From Deseronto to Maynooth, the vibrant reds, oranges, and yellows are popping across Hastings County right now. But all of that fall foliage won’t last forever. So dig out that fall sweater, fill up that thermos with hot cider, and hit these six hiking areas and driving routes to see those jaw-dropping fall colours while you still can.
McGeachie Conservation Area (Limited Trail Availability)
363 Steenburg Lake Road North, Gilmour
Note: Not all trails and areas are open due to the May 21st, 2022 storm. At this time the BLUE and GREEN trails are open, the rest remain closed. For more information contact Crowe Valley Conservation.

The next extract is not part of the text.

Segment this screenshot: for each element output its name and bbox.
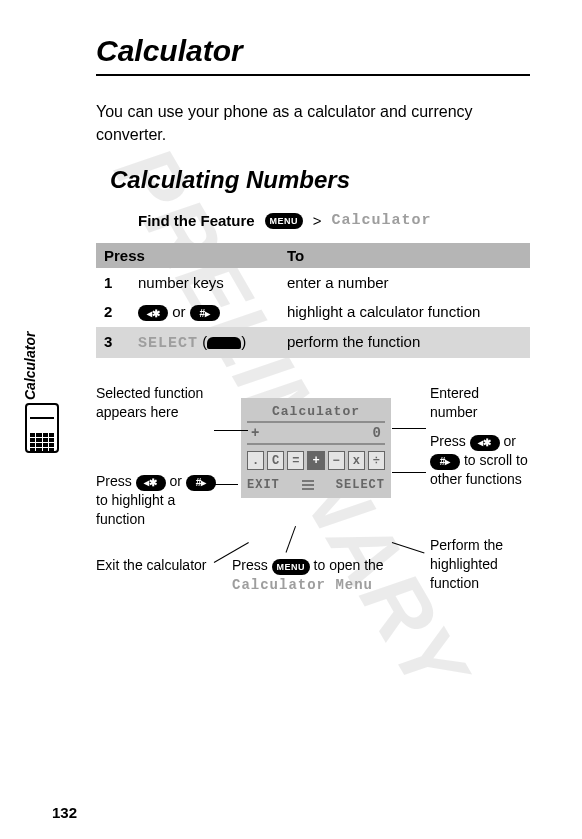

On a crisp fall day, you could spend hours wandering through the beautiful McGeachie Conservation Area. There are now two trails open Blue and Green thanks to the hard work of staff who worked to reopen these trails following the devastating May 21st, 2022 storm. These trails are easy to navigate, well-marked, and give you multiple options whether you want an easier stroll or a longer hike. And if you just can’t pull yourself away in a day, consider a stay in the Conley-Drinkwater Cottage, which features four bedrooms, two bathrooms, a loft, and private access to the lake.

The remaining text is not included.